Simulating maps of 3D genome architecture

gilgi

My research focuses on analyzing maps of the 3D structure of the genome. One of the things I always find helpful when trying to understand complex data like this is trying to simulate it myself to get a sense for how the data might behave. In this post, we'll add complexity step-by-step and work our way up to simulating realistic-looking genome folding maps from scratch!

This notebook will use a few plotters and utilities from the lib5c library - we'll go ahead and install it first:

In [0]:

!pip install lib5c

In [0]:

import numpy as np
import scipy.stats as stats
import matplotlib.pyplot as plt

from lib5c.util.mathematics import symmetrize
from lib5c.util.bed import parse_feature_from_string
from lib5c.algorithms.expected import make_expected_matrix_from_list
from lib5c.plotters.extendable import ExtendableHeatmap
from lib5c.plotters.heatmap import plot_heatmap

This notebook walks through the process of simulating a contact heatmap with a single "real" loop in it, together with multiple kinds of noise, bias, and technical artifacts observed in 5C and Hi-C data.

Set random seed for reproducibility:

In [0]:

np.random.seed(42)

Define a genomic range that the simulated heatmap is supposed to cover.
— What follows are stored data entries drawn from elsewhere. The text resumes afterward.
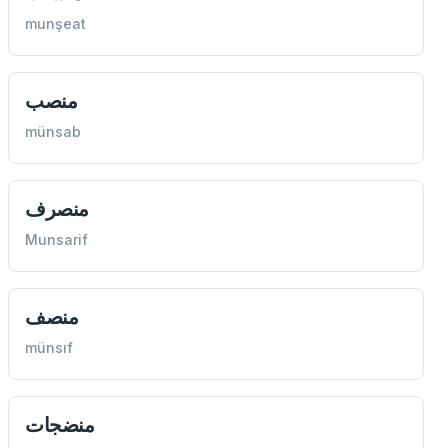
munşeat
منصب
münsab
منصرف
Munsarif
منصف
münsıf
منضجات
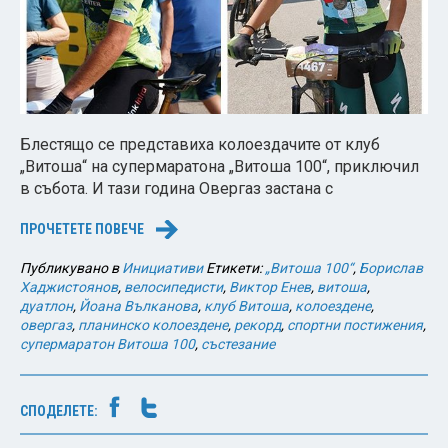
Блестящо се представиха колоездачите от клуб
„Витоша“ на супермаратона „Витоша 100“, приключил
в събота. И тази година Овергаз застана с
ПРОЧЕТЕТЕ ПОВЕЧЕ
→
Публикувано в
Инициативи
Етикети:
„Витоша 100“
,
Борислав
Хаджистоянов
,
велосипедисти
,
Виктор Енев
,
витоша
,
дуатлон
,
Йоана Вълканова
,
клуб Витоша
,
колоездене
,
овергаз
,
планинско колоездене
,
рекорд
,
спортни постижения
,
супермаратон Витоша 100
,
състезание
СПОДЕЛЕТЕ:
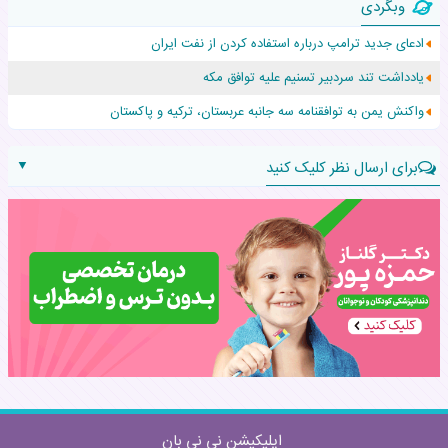
وبگردی
افزایش قد این دختر، چند میلیون دلار برای پدرش خرج داشته
ادعای جدید ترامپ درباره استفاده کردن از نفت ایران
حرکت غیرقانونی یک پرستار، جان دوقلوها را نجات داد!
یادداشت تند سردبیر تسنیم علیه توافق مکه
عجیب‌ترین تولد در ۵/۵/۵ امسال که همه را شوکه کرد!
واکنش یمن به توافقنامه سه جانبه عربستان، ترکیه و پاکستان
▼
برای ارسال نظر کلیک کنید
نام:
نظر:
اپلیکیشن نی نی بان
ارسال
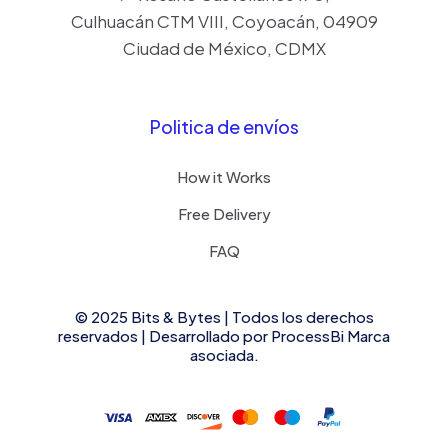
Culhuacán CTM VIII, Coyoacán, 04909
Ciudad de México, CDMX
Politica de envíos
How it Works
Free Delivery
FAQ
© 2025 Bits & Bytes | Todos los derechos
reservados | Desarrollado por
ProcessBi
Marca
asociada.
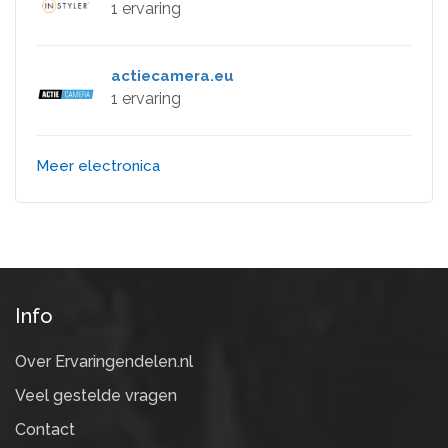
1 ervaring
actiecamera.eu
1 ervaring
Meer electronica
Info
Over Ervaringendelen.nl
Veel gestelde vragen
Contact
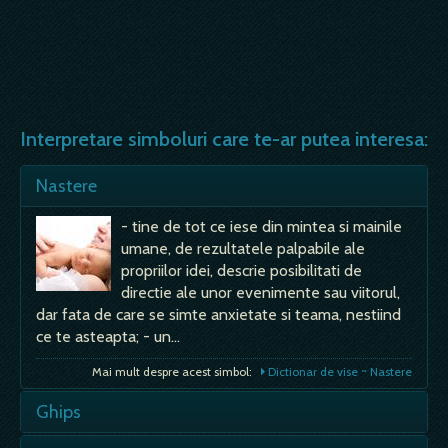
Interpretare simboluri care te-ar putea interesa:
Nastere
- tine de tot ce iese din mintea si mainile
umane, de rezultatele palpabile ale
propriilor idei, descrie posibilitati de
directie ale unor evenimente sau viitorul,
dar fata de care se simte anxietate si teama, nestiind
ce te asteapta; - un…
Mai mult despre acest simbol:
Dictionar de vise ~ Nastere
Ghips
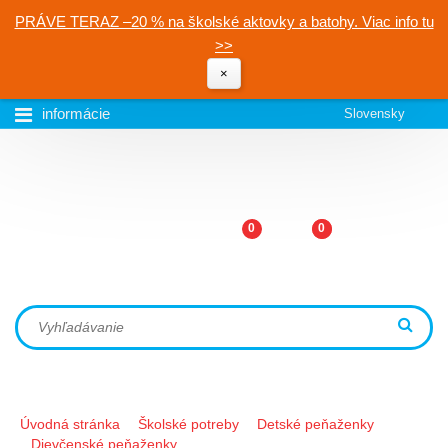
PRÁVE TERAZ –20 % na školské aktovky a batohy. Viac info tu
>>
×
informácie
Slovensky
0
0
Úvodná stránka
Školské potreby
Detské peňaženky
Dievčenské peňaženky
Since we're not drawing rulers or gene tracks or aligning any external data to the heatmap, this is completely arbitrary.

In [0]:

GRANGE = parse_feature_from_string('chr3:34100000-35110000')

Define some functions for adding loops, distance dependence, and noise to a matrix.

These functions all take in the contact matrix matrix and modify it in-place, returning nothing.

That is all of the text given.